= Wolfgang Ruf =

German musicologist and emeritus professor

Wolfgang Ruf (born 29 August 1941) is a German musicologist and emeritus professor.

== Life ==
Born in Radolfzell, Ruf studied musicology and history at the University of Freiburg, and obtained his doctorate in 1974. Until 1985 he was a research assistant of Hans Heinrich Eggebrecht at the Institute of Musicology in Freiburg. In 1984 he was habilitated and in 1985 received a professorship for musicology at the Johannes Gutenberg University Mainz. From 1994 to 2006, Ruf worked at the Martin Luther University of Halle-Wittenberg as well as at the Handel House in Halle. Ruf is editor and co-publisher of numerous publications.

He is married to Kathrin Eberl-Ruf, professor of musicology.

== Awards ==
- 2011: Handel Prize of the city of Halle (Saale).

== Publications ==
- Die Rezeption von Mozarts Le nozze di Figaro bei den Zeitgenossen in Archiv für Musikwissenschaft, Beihefte zum Archiv für Musikwissenschaft; vol. 16. Steiner, Wiesbaden 1977. Zugl.: Freiburg (Breisgau), Univ., Philos. Fak., Diss., 1974.
- Lexikon Musikinstrumente, editor Wolfgang Ruf, in collaboration with Christian Ahrens.
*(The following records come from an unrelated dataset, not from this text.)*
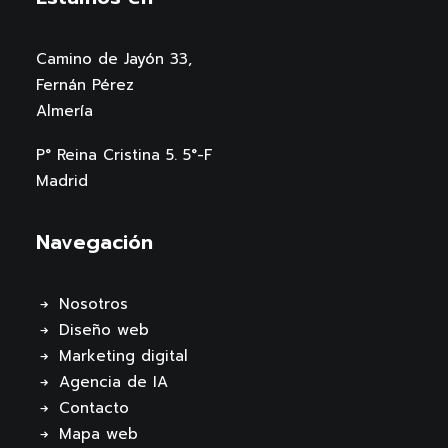
Camino de Jayón 33,
Fernán Pérez
Almería
P° Reina Cristina 5. 5°-F
Madrid
Navegación
Nosotros
Diseño web
Marketing digital
Agencia de IA
Contacto
Mapa web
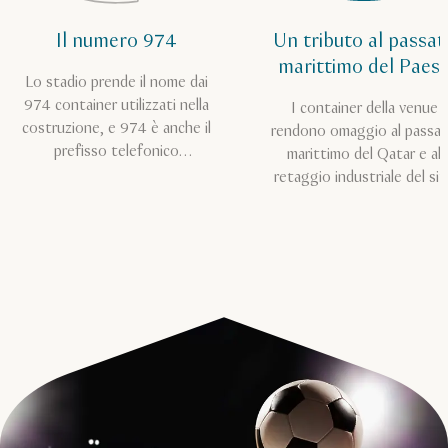
Il numero 974
Un tributo al passat
marittimo del Paes
Lo stadio prende il nome dai
974 container utilizzati nella
I container della venue
costruzione, e 974 è anche il
rendono omaggio al passa
prefisso telefonico
marittimo del Qatar e al
internazionale del Qatar
retaggio industriale del si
Meyers Lexikonverlag, Mannheim 1991.
- Der Klang der Stadt : Musikkultur in Halle vom 17. bis zum 20. Jahrhundert. (Forschungen zur hallischen Stadtgeschichte; vol. 13.) Mitteldeutscher Verlag, Halle (Saale) 2009.

== Bibliography ==
- Wolfgang Hirschmann [editor): Aria. Eine Festschrift für Wolfgang Ruf. Olms, Hildesheim 2011, ISBN 978-3-487-14711-6.